The Aberdeen Sears store, one-stop shopping for generations of Harborites looking for everything from school shoes to a set of tires, is closing before the end of the year.

The store is one of dozens Transform Co, which is the parent company of the financially beleagured Sears Holdings and Kmart, plans to close in the next few months. The Aberdeen Sears has dodged closure for years when other such lists have been announced, thought by many to be spared because the company, not the mall, owned the building it occupies at the south end of the Shoppes at Riverside.

Store workers referred questions Monday to corporate offices, which were closed for Labor Day.

As she walked into the Aberdeen store this morning, Jessica Torres of Aberdeen seemed typical of many consumers, saying she once shopped more often at Sears, but doesn’t go as frequently and when she does, it’s likely for large items such as appliances. She was there Monday to pay a bill for a refrigerator she bought at the Sears in Olympia.

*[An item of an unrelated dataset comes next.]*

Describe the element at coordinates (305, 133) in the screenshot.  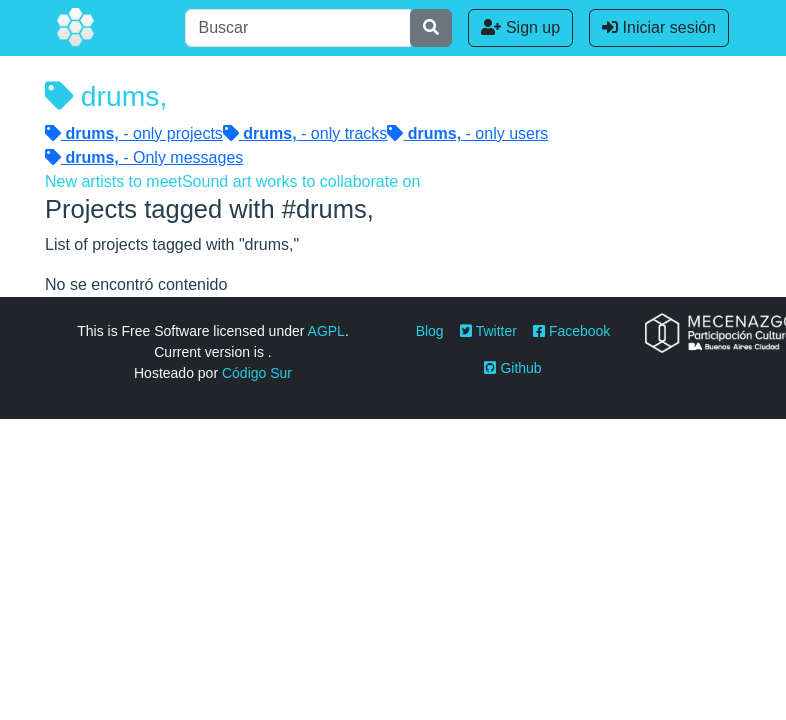 I see `- only tracks` at that location.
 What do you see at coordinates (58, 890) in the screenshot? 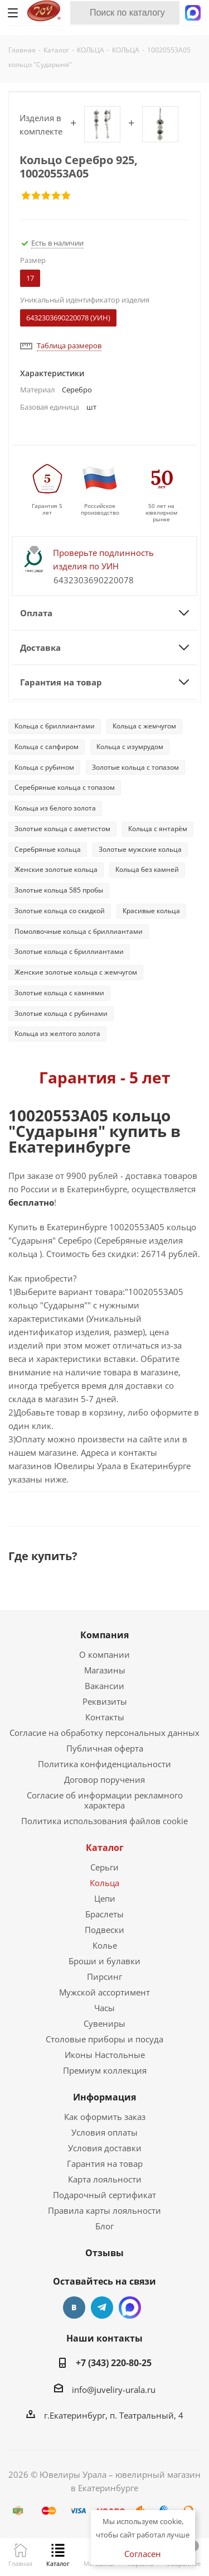 I see `Золотые кольца 585 пробы` at bounding box center [58, 890].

She said she bought it there because she’s a student at Evergreen in Olympia and her hours made that more convenient. Even then, she called from the Olympia store, planning to buy it in Aberdeen if she could, but no one answered, she said.

“Slowly but surely, everything is going away here,” she said. “But I see it everywhere. … It was sad when K-Mart left, sad when J.C. Penney left. They (Sears) were the last ones standing,” said Torres.

In the late 1970s, Sears moved from downtown Aberdeen to what was then named SouthShore Mall. It left a giant hole in the downtown retail landscape.

TomQuigg of Windermere Real Estate and a local historian, remembers that Sears once operated two large buildings in downtown Aberdeen. On Wishkah, in what was most recently the Salvation Army thrift shop, Sears sold clothing, housewares home furnishing and other soft goods.

Behind that, across the alley was a separate building that offered tires and automotive services, gardening supplies, tools and appliances.

“There was even a guy who sold insurance, who would stand there as you came in,” Quigg recalled.

Sears has struggled for years and lost ground to Amazon, WalMart and other big box retailers, and last year went through a messy bankruptcy.